**Task requirements**
Look through the records below for the line with "centros, un instituto" and the line with "собеседник (почти шутка), уровень", then return those lines and all lines between, exactly.

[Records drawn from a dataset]
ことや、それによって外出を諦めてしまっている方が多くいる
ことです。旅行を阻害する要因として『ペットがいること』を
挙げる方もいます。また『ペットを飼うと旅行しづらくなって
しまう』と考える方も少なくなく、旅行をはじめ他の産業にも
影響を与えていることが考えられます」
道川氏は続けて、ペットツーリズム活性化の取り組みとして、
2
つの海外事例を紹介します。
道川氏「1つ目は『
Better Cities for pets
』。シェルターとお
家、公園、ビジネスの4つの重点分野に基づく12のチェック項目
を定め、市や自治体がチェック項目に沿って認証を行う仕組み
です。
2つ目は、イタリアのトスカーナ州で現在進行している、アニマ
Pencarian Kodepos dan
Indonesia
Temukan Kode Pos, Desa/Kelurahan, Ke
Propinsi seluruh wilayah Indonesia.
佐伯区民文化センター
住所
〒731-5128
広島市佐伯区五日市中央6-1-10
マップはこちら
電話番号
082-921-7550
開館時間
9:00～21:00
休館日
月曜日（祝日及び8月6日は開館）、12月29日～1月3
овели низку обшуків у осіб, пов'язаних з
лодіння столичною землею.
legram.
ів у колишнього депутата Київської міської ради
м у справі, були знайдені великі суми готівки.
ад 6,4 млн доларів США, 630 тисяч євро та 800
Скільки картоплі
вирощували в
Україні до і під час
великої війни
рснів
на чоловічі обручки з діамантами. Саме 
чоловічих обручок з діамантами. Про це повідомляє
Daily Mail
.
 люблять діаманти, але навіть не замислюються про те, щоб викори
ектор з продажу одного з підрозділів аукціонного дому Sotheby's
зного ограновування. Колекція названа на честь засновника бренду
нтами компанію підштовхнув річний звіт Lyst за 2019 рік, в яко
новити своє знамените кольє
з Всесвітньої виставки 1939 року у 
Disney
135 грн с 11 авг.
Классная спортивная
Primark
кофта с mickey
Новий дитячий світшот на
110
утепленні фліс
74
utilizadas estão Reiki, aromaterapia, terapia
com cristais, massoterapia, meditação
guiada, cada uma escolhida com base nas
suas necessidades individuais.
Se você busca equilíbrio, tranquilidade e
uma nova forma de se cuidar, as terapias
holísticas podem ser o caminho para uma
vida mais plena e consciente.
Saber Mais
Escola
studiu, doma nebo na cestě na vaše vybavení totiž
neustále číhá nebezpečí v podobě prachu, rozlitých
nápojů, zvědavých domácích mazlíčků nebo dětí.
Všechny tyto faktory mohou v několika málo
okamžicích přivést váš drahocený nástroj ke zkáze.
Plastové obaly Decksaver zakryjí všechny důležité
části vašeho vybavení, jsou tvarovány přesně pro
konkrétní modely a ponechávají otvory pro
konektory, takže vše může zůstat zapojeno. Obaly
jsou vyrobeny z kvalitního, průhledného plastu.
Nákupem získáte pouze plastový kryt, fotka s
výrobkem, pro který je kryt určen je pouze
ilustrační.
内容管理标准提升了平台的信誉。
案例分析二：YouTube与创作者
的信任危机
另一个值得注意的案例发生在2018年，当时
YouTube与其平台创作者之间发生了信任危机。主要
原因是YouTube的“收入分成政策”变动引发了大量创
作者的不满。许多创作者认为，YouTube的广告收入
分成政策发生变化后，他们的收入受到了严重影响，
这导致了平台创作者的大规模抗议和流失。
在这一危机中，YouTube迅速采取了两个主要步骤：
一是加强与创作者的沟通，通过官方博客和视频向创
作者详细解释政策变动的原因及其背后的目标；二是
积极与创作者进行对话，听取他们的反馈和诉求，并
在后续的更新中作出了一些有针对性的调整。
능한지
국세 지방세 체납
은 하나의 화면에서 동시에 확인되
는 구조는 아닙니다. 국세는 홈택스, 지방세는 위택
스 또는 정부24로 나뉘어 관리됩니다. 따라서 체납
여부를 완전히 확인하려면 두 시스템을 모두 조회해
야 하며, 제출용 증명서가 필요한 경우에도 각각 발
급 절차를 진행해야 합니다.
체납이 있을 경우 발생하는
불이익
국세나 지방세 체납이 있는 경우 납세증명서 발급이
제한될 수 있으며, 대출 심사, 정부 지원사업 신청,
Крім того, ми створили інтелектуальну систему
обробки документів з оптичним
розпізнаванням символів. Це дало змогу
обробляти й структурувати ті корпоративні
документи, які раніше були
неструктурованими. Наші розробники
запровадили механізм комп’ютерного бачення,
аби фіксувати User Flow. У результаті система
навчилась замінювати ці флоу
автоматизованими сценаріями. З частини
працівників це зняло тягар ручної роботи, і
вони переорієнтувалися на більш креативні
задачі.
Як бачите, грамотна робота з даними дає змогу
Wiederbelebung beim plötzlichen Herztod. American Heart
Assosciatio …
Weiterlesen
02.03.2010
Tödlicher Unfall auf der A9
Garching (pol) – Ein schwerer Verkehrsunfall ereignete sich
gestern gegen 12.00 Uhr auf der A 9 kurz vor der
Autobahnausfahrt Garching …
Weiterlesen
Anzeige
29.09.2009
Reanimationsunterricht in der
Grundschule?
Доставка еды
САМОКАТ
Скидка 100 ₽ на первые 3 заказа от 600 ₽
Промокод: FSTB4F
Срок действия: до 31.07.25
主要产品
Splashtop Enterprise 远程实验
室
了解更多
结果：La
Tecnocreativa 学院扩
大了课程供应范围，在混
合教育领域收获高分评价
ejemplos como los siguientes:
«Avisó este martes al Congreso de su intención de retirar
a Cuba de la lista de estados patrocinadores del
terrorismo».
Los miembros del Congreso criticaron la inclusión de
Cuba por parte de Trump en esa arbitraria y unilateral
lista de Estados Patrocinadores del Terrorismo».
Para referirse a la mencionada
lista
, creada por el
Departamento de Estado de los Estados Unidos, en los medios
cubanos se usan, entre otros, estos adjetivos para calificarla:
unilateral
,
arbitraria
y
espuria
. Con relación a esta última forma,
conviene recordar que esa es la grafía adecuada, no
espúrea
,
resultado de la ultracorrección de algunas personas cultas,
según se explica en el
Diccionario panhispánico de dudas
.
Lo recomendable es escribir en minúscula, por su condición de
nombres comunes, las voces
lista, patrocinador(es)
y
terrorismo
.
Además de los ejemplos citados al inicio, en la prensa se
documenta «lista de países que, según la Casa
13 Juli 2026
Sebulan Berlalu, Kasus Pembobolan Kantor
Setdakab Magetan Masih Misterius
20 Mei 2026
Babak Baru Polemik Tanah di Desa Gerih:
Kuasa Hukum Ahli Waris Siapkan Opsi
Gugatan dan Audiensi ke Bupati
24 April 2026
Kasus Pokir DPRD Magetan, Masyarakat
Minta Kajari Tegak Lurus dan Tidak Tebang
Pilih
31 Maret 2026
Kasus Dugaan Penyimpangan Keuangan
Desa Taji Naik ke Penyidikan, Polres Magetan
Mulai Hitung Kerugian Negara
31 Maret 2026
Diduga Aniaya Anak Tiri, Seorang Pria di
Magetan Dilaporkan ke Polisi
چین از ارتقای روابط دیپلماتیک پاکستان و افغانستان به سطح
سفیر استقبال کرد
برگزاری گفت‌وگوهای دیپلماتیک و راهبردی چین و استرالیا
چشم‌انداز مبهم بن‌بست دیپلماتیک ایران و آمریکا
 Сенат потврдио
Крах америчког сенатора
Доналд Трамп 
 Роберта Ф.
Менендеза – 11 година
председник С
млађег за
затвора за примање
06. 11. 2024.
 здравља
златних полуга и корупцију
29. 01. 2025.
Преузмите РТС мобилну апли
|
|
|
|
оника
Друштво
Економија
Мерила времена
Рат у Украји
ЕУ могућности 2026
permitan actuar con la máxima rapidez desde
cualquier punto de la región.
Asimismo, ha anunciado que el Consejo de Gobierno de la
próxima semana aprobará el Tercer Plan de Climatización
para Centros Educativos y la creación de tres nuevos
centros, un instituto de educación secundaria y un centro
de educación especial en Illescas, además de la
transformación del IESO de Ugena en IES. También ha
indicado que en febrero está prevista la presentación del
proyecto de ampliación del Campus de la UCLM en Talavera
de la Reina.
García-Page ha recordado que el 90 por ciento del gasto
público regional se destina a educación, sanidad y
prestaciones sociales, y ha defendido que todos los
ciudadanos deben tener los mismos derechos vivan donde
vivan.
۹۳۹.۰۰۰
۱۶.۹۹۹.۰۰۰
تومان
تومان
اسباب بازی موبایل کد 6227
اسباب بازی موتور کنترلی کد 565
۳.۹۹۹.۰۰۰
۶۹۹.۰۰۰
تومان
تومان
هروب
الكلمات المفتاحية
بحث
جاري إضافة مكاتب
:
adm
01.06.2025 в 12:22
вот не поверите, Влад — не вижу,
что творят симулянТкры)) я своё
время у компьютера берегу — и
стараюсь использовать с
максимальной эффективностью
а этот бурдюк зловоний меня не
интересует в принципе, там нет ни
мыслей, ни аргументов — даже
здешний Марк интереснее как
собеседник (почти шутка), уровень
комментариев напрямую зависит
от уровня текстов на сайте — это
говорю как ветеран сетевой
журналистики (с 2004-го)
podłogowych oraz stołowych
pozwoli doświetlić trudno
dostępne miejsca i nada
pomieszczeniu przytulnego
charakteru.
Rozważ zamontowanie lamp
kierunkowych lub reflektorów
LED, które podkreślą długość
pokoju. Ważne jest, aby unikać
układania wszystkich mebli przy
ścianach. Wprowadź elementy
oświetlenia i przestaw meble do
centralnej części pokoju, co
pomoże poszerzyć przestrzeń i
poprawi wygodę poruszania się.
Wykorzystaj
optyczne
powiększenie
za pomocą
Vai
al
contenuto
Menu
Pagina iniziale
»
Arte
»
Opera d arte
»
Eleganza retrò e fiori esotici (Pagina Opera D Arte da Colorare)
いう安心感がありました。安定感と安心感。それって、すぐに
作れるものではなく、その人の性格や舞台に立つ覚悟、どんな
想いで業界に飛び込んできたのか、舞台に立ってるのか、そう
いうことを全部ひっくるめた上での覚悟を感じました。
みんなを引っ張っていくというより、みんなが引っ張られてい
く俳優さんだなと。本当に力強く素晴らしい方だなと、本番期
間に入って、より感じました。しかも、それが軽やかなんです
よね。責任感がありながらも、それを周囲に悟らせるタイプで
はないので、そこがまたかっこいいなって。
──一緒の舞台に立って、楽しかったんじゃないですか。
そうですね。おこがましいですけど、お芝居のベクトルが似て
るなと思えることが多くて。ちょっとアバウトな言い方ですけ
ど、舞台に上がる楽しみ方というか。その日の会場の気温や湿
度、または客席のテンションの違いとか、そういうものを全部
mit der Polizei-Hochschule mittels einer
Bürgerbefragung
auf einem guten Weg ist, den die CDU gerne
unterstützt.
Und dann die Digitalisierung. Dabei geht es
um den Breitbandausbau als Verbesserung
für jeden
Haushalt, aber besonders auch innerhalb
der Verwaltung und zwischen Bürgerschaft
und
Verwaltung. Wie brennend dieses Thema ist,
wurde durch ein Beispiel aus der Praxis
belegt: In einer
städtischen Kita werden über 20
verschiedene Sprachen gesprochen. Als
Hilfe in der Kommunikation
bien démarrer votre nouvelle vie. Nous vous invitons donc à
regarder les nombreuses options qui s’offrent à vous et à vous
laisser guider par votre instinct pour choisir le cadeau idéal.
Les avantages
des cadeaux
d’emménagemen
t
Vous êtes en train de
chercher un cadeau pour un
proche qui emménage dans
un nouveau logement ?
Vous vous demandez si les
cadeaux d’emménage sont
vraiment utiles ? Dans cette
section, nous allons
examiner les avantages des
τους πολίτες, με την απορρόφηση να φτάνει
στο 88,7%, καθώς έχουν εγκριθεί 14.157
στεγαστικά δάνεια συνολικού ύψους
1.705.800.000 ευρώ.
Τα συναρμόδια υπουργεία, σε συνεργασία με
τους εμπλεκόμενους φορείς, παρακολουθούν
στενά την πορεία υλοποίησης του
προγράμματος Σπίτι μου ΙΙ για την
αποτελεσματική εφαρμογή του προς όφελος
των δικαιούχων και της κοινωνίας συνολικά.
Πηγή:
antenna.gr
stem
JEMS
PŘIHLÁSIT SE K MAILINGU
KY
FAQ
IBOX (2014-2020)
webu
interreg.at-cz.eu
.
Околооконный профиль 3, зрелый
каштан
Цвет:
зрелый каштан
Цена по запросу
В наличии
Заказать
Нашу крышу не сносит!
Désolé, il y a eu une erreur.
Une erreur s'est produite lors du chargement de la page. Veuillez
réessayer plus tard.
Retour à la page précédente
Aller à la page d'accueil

**Response area**
centros, un instituto de educación secundaria y un centro
de educación especial en Illescas, además de la
transformación del IESO de Ugena en IES. También ha
indicado que en febrero está prevista la presentación del
proyecto de ampliación del Campus de la UCLM en Talavera
de la Reina.
García-Page ha recordado que el 90 por ciento del gasto
público regional se destina a educación, sanidad y
prestaciones sociales, y ha defendido que todos los
ciudadanos deben tener los mismos derechos vivan donde
vivan.
۹۳۹.۰۰۰
۱۶.۹۹۹.۰۰۰
تومان
تومان
اسباب بازی موبایل کد 6227
اسباب بازی موتور کنترلی کد 565
۳.۹۹۹.۰۰۰
۶۹۹.۰۰۰
تومان
تومان
هروب
الكلمات المفتاحية
بحث
جاري إضافة مكاتب
:
adm
01.06.2025 в 12:22
вот не поверите, Влад — не вижу,
что творят симулянТкры)) я своё
время у компьютера берегу — и
стараюсь использовать с
максимальной эффективностью
а этот бурдюк зловоний меня не
интересует в принципе, там нет ни
мыслей, ни аргументов — даже
здешний Марк интереснее как
собеседник (почти шутка), уровень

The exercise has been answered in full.